Pollution is also a factor. “Pollution particles increase sensitivity to allergens,” Carter says. If you live on a street with heavy vehicle or bus traffic—something that’s a lot more likely in a city or suburb than in a rural setting—that exposure isn’t doing your immune function any favors. On the other hand, exposure to agricultural pesticides may be a serious health risk for people in rural communities.

Finally, when it comes to your built-in defenses against colds and flu, catching other people’s sick germs can gradually build up your resistance to those pathogens, Carter says.
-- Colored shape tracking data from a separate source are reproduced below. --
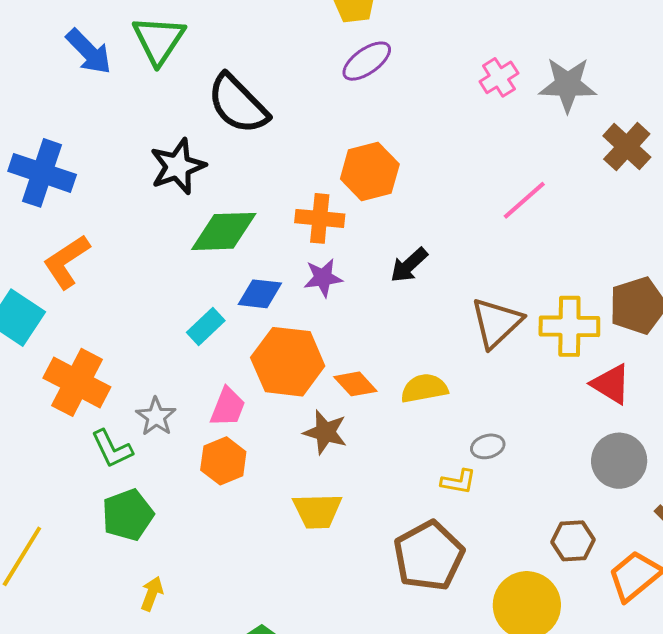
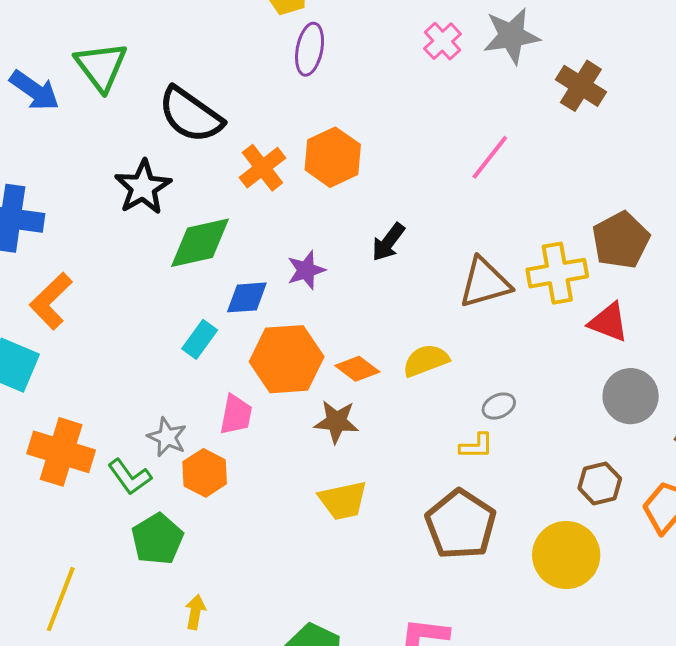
purple ellipse: (367, 61) -> (310, 49), turned -33
orange cross: (320, 218) -> (262, 168), moved, turned -33
brown triangle: (497, 323) -> (485, 283), turned 38
orange cross: (77, 382) -> (61, 452), moved
orange hexagon: (223, 461) -> (205, 473), moved

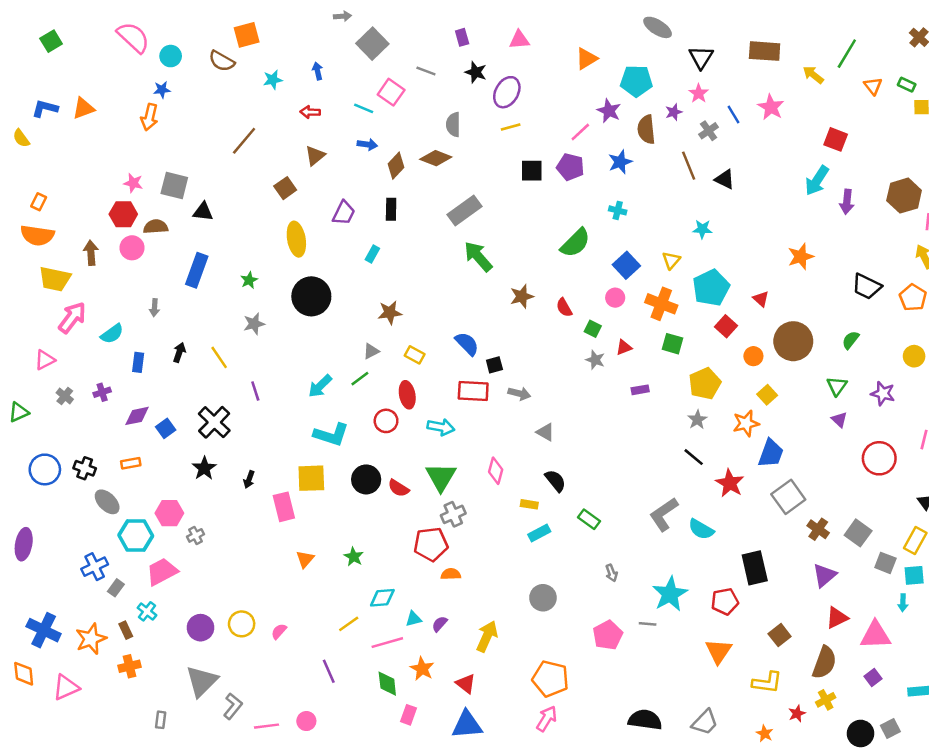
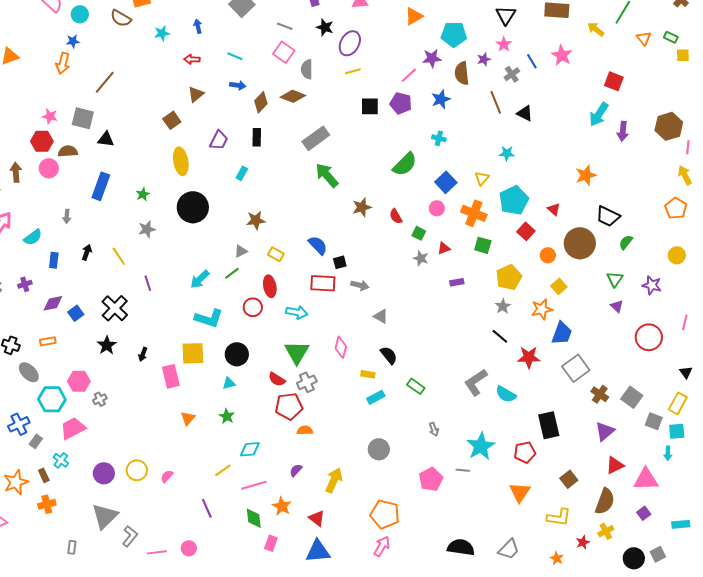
pink square: (391, 92) -> (284, 52), moved
purple star: (609, 111) -> (432, 58), turned -30
brown line: (244, 141) -> (105, 82), moved
black trapezoid: (867, 286) -> (608, 216), moved
red star: (730, 483) -> (529, 357), turned -30
red semicircle: (398, 488) -> (277, 379), moved
cyan triangle: (413, 619) -> (229, 383), moved

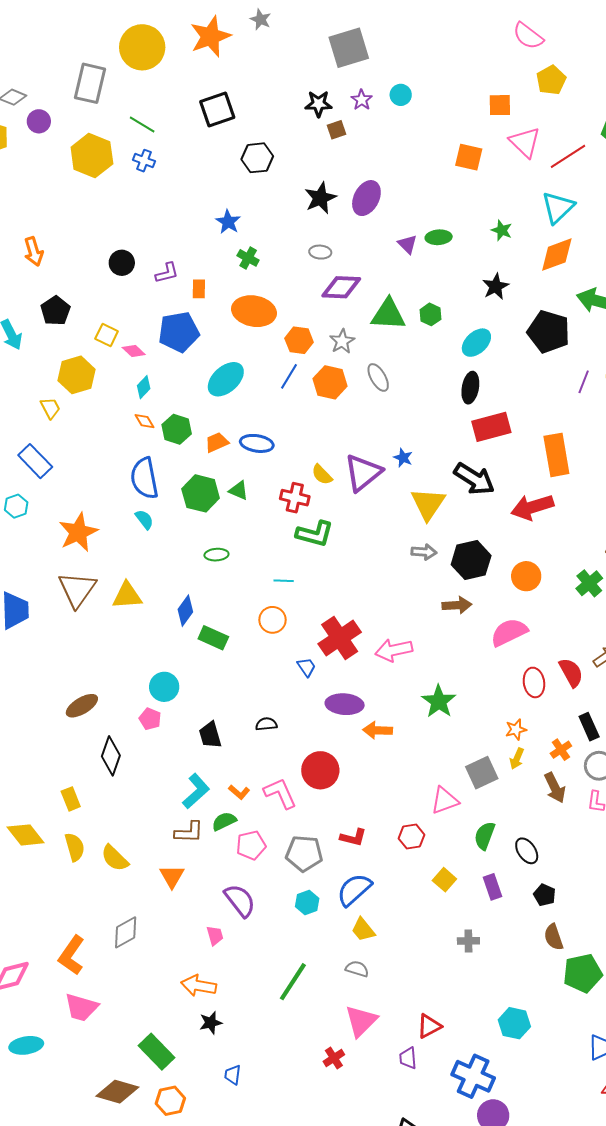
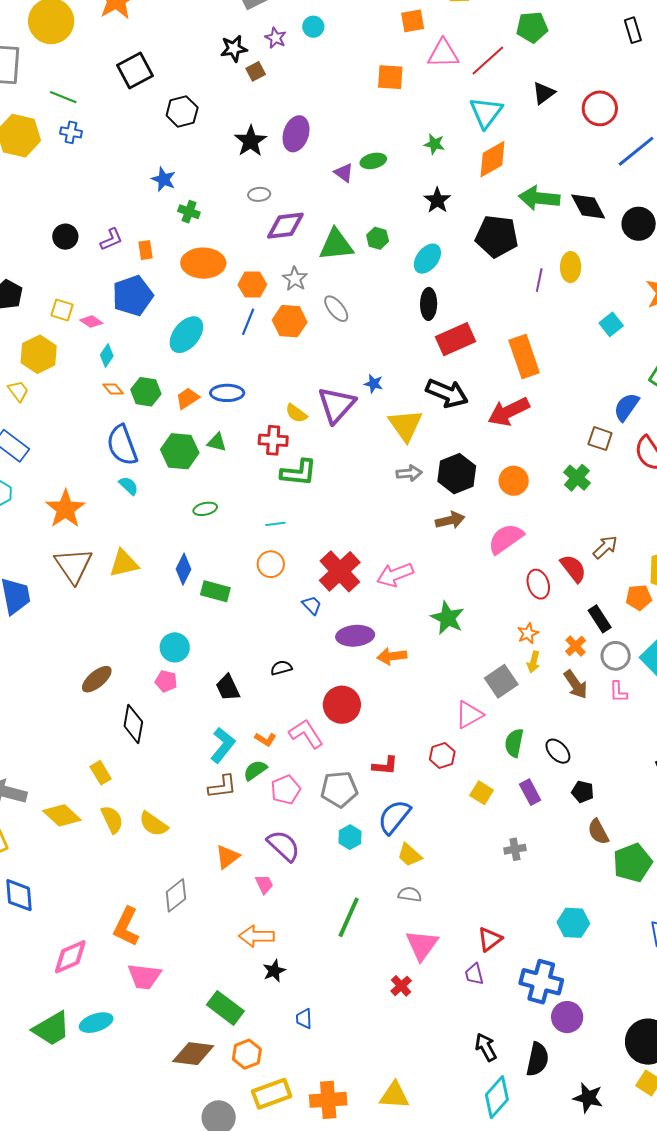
pink triangle: (525, 142) -> (443, 54), turned -36
orange triangle: (172, 876) -> (227, 857), moved, turned 32

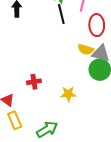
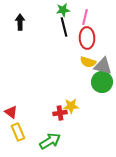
red ellipse: (97, 25) -> (87, 38), moved
red cross: (34, 82) -> (60, 113), moved

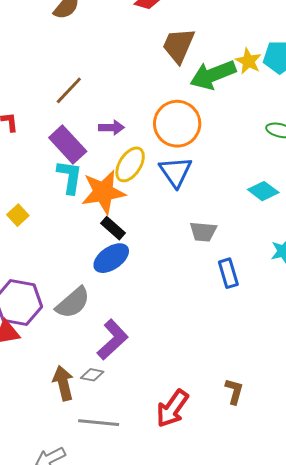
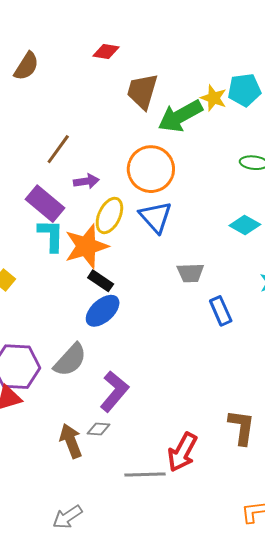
brown line: (69, 90) -> (58, 149), moved
brown L-shape: (234, 391) -> (242, 427), size x1.4
gray line: (99, 423) -> (145, 474), moved

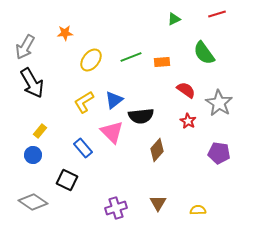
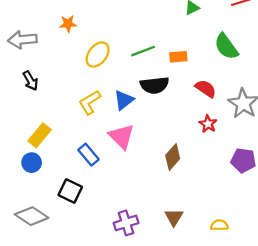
gray arrow: (25, 47) -> (22, 40), turned 55
black arrow: (32, 83) -> (30, 81), size x0.6
black semicircle: (141, 116) -> (154, 85), moved
yellow rectangle: (40, 131) -> (40, 135), size x1.5

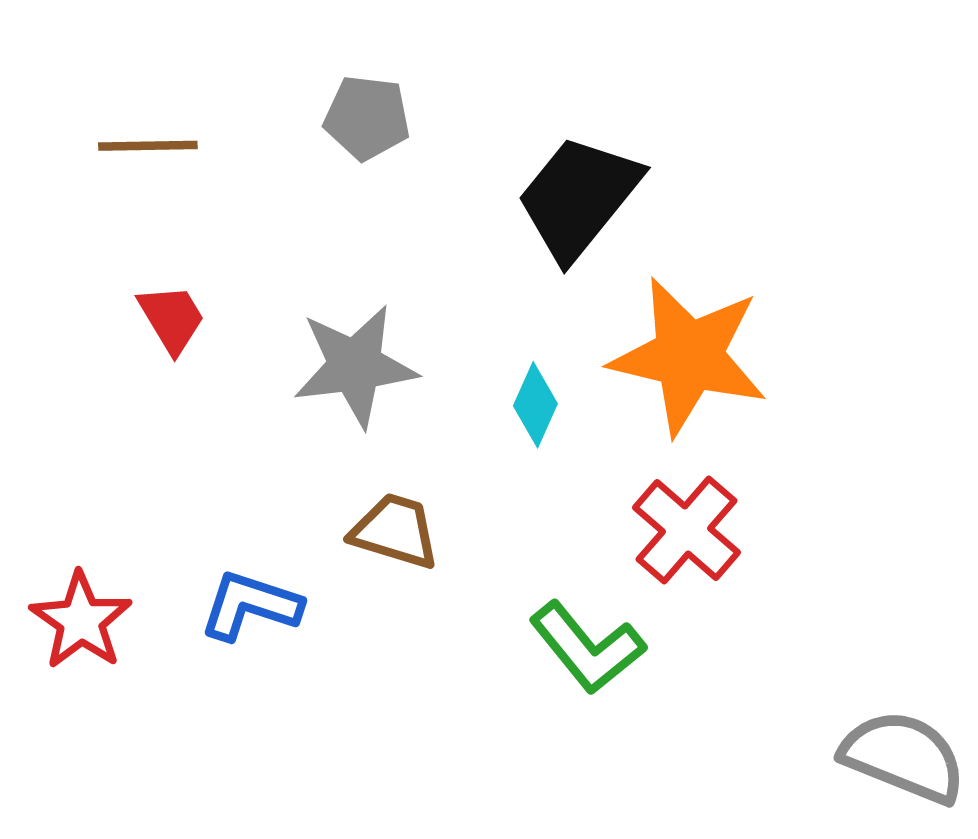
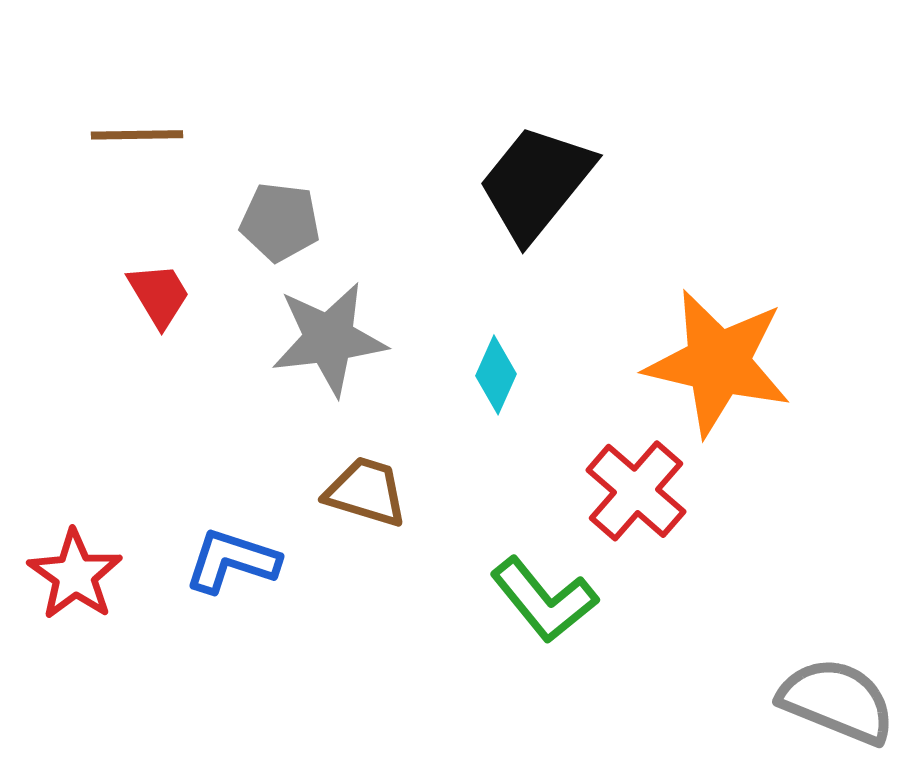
gray pentagon: (367, 118) -> (280, 222), moved
orange star: (689, 356) -> (718, 363), moved

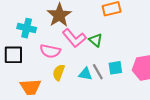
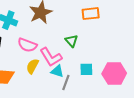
pink L-shape: (74, 38) -> (51, 57), moved
gray line: (98, 72) -> (66, 83), moved, turned 42

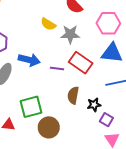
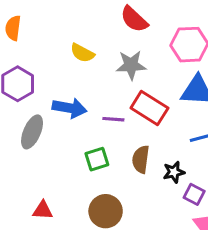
yellow semicircle: (48, 24) -> (82, 53), moved
green square: (31, 107) -> (97, 159), moved, size x0.7

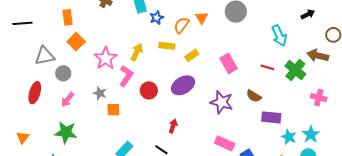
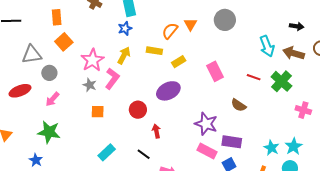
black arrow: (308, 14) -> (297, 26), turned 32
blue star: (157, 18) -> (125, 28), moved
brown arrow: (318, 56) -> (294, 53), moved
red circle: (149, 90) -> (138, 110), moved
red ellipse: (35, 93) -> (20, 91), turned 50
gray star: (100, 93) -> (90, 85), moved
purple star: (222, 102) -> (206, 124), moved
purple rectangle: (271, 117) -> (232, 142), moved
red arrow: (173, 126) -> (156, 131), turned -32

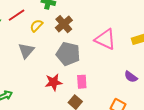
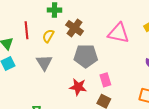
red line: (17, 15) -> (27, 30), turned -48
red star: (54, 82) -> (78, 87), turned 30

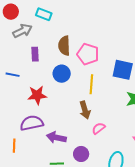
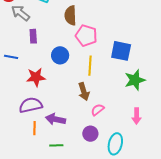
gray arrow: (22, 31) -> (20, 13), turned -114
brown semicircle: (64, 46) -> (70, 15), moved
orange line: (14, 146) -> (34, 128), moved
purple circle: (81, 154) -> (90, 134), moved

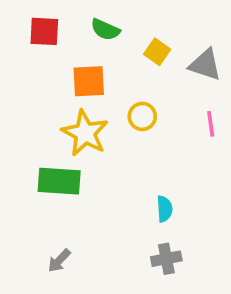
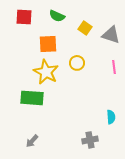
cyan semicircle: (164, 209) -> (111, 117), moved

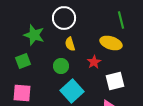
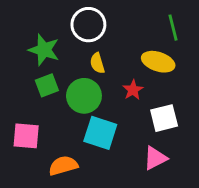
green square: (23, 61) -> (47, 85), moved
green circle: (61, 66) -> (84, 96), size x1.5
cyan square: (72, 91) -> (100, 133), turned -30

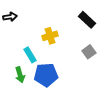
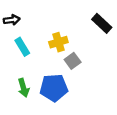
gray square: (89, 52) -> (73, 61), moved
cyan rectangle: (30, 55) -> (22, 47), moved

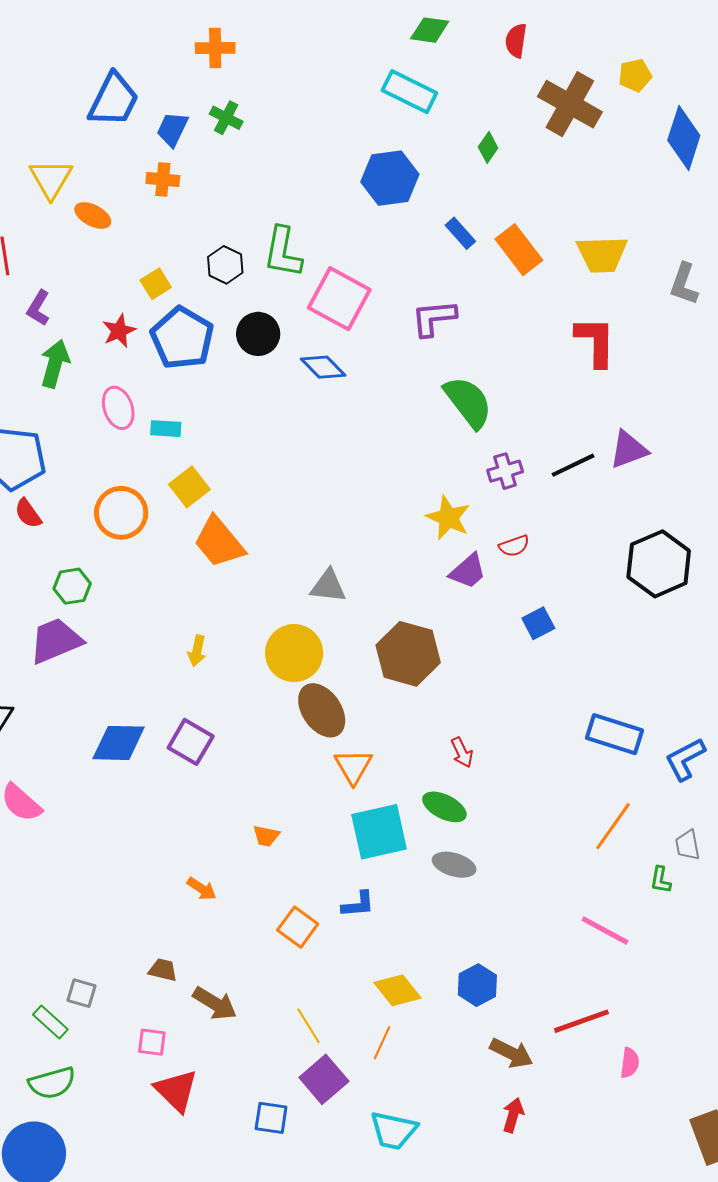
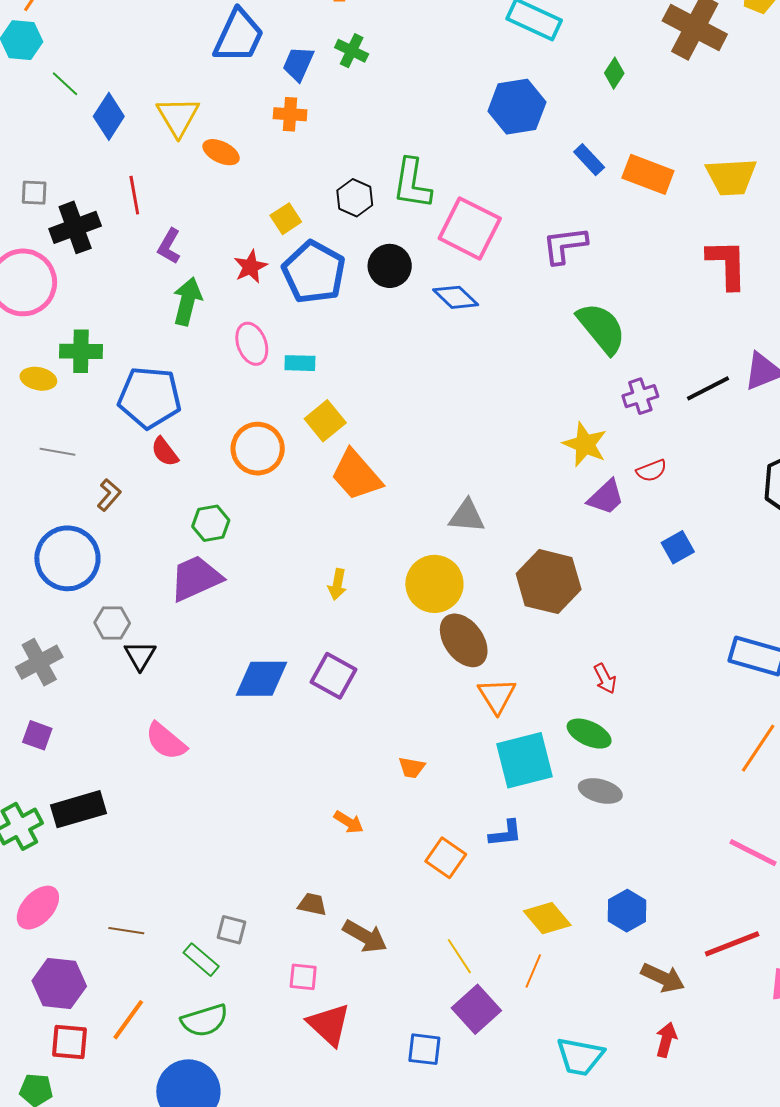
orange rectangle: (519, 250) -> (648, 174), turned -30
cyan trapezoid: (393, 1130) -> (580, 1057), moved

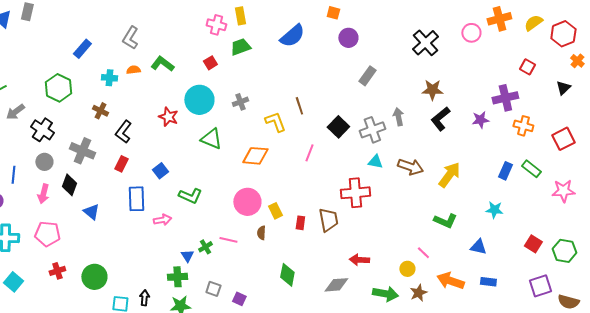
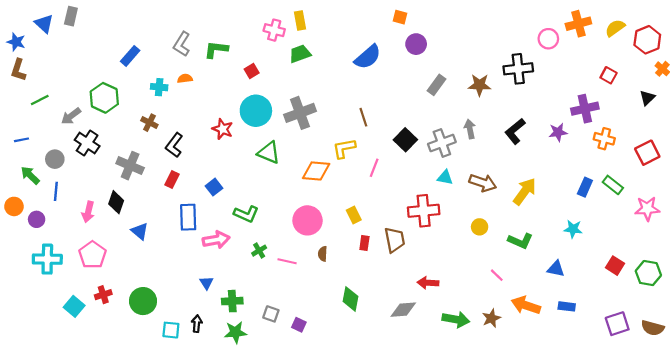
blue semicircle: (292, 36) -> (368, 57), moved
black cross: (425, 43) -> (518, 69), moved, turned 36
red square: (210, 63) -> (252, 71), moved
green L-shape: (162, 64) -> (216, 49), moved, turned -30
brown star: (432, 90) -> (480, 85), moved
gray cross: (240, 102) -> (300, 113), size x1.8
gray arrow: (15, 112) -> (71, 116), moved
yellow L-shape: (275, 122) -> (344, 148), moved, turned -80
gray circle: (44, 162) -> (55, 159), moved
yellow rectangle: (275, 211) -> (354, 215), moved
pink arrow: (162, 220) -> (216, 240), size x1.4
pink pentagon: (47, 234) -> (92, 255), turned 30
green cross: (205, 247) -> (259, 251), moved
blue triangle: (187, 256) -> (206, 283), moved
yellow circle: (407, 269) -> (480, 227), moved
cyan square: (13, 282) -> (74, 306), moved
purple square: (540, 286) -> (617, 324), moved

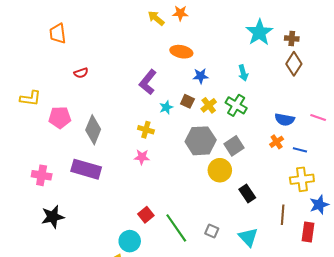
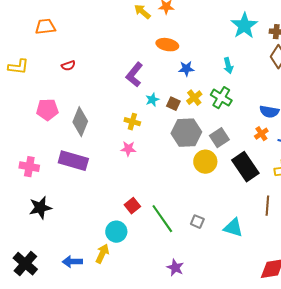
orange trapezoid: (58, 33) -> (45, 27), turned 90
yellow L-shape: (30, 98) -> (18, 67), moved
brown square: (187, 101) -> (173, 104), moved
black rectangle: (247, 194) -> (245, 167), moved, size x1.6
cyan triangle: (248, 237) -> (233, 228), turned -30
“Once you catch a viral illness, your body builds up immunity to that virus so you can’t get it again,” she says. If you’re riding the subway every day in a city, you’re probably more likely to be exposed to illness-causing pathogens than someone living in a more isolated locale. But there are more than 200 common cold viruses, Carter adds, so trying to catch them all to make yourself impervious isn’t really a workable option. Still, it’s nice to know the colds you’ve had to deal with can’t strike you down a second time.

Put all this together and what do you get? A lot of unanswered questions. “I hear parents saying they’re going to move to a farm to protect their kids from allergies, and that makes me worry,” Matsui says. “I think the data supports the idea that living in a sterile environment is bad, but when you try to transfer findings from a population level to an individual, I think that is fraught.”

“There are some things in rural environments that seem to be protective—especially early in life—but the same is true of some things in urban environments,” she adds. To underscore just how much a person’s risk for immune issues can vary even within a single urban environment, consider a recent New York City report that found rates of asthma among school-aged kids ranges from 3 percent to 19 percent depending on the youngster’s neighborhood.

Staying away from pollution and pesticides is a good idea. And exposing young kids to pets, gardens, and other safe sources of immune-boosting microbes also seems to be beneficial. But if you’re wondering whether your city, suburban, or rural ’hood is doing your immune system any favors, experts today have few cut-and-dry answers.